相変わらず手や洋服が絵の具で汚れていて、お馴染みのエプロンを身に着けている。
リチャードの姿が見えなくなった所でついていた肘を離し、くの字に曲げていた背中を伸ばす。
コンコン!
そこでドアを叩く音が聞こえ、彼は窓を閉めながら返事をした。
「はい…どちらっすか」
ガラララ
そこに立っていたのは、同じくこの学校の教師ボブ先生。
彼は独特の大きな瞳を向けて軽く手を上げた。
「ボブ先生…?」
「やぁ☆ニック先生!相変わらずテンションが低いねぇ!」
「放っておいてください。…で?何か用ですか?」
「おっと!そうだった!理事長が君を呼んでいたよ!早く理事長室へ行きたまえ!」
「理事長?」
眉をひそめたニック。
「そう!なんか話があるんだって!おっと、僕は食堂のおばちゃんに呼び出されてるんだった!全く…モテる男というのは辛いよ!じゃ、さらば!」
嵐のように現れ、嵐のように去って行ったボブ先生。
開けた扉も閉めていない。
「はぁ。
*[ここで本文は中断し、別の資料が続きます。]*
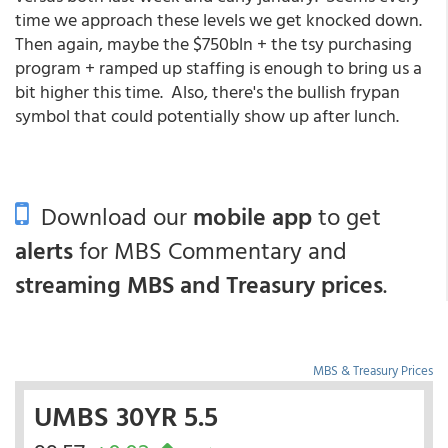
time we approach these levels we get knocked down.
Then again, maybe the $750bln + the tsy purchasing
program + ramped up staffing is enough to bring us a
bit higher this time. Also, there's the bullish frypan
symbol that could potentially show up after lunch.
Download our
mobile app
to get
alerts
for MBS Commentary and
streaming MBS and Treasury prices
.
MBS & Treasury Prices
UMBS 30YR 5.5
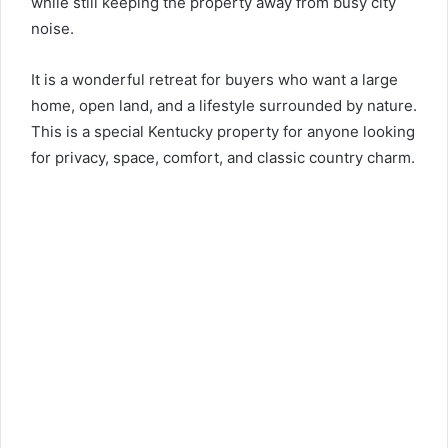
while still keeping the property away from busy city
noise.
It is a wonderful retreat for buyers who want a large
home, open land, and a lifestyle surrounded by nature.
This is a special Kentucky property for anyone looking
for privacy, space, comfort, and classic country charm.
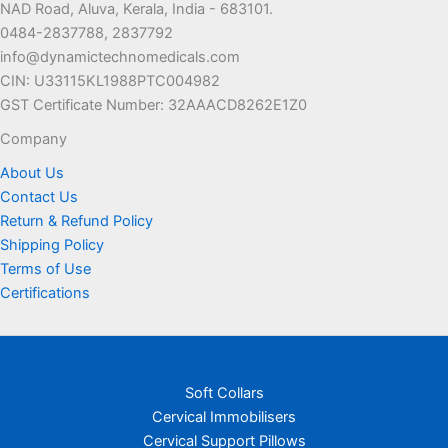
NAD Road, Aluva, Kerala, India - 683101.
0484-2837788, 2837792
info@dynamictechnomedicals.com
CIN: U33115KL1988PTC004982
GST Certificate Number: 32AAACD8262E1Z0
Company
About Us
Contact Us
Return & Refund Policy
Shipping Policy
Terms of Use
Certifications
Soft Collars
Cervical Immobilisers
Cervical Support Pillows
相変わらずはどっちだっつの」
独り言を漏らしつつ、彼の頭になんとなく嫌な予感がよぎる。
突然の理事長からの呼び出し。
個人的に呼び出された事なんて、過去にほとんどないのに。
とりあえず出しっぱなしにしていた絵の具やデッサン用具を仕舞い、彼は手を洗う事もなく美術室を出た。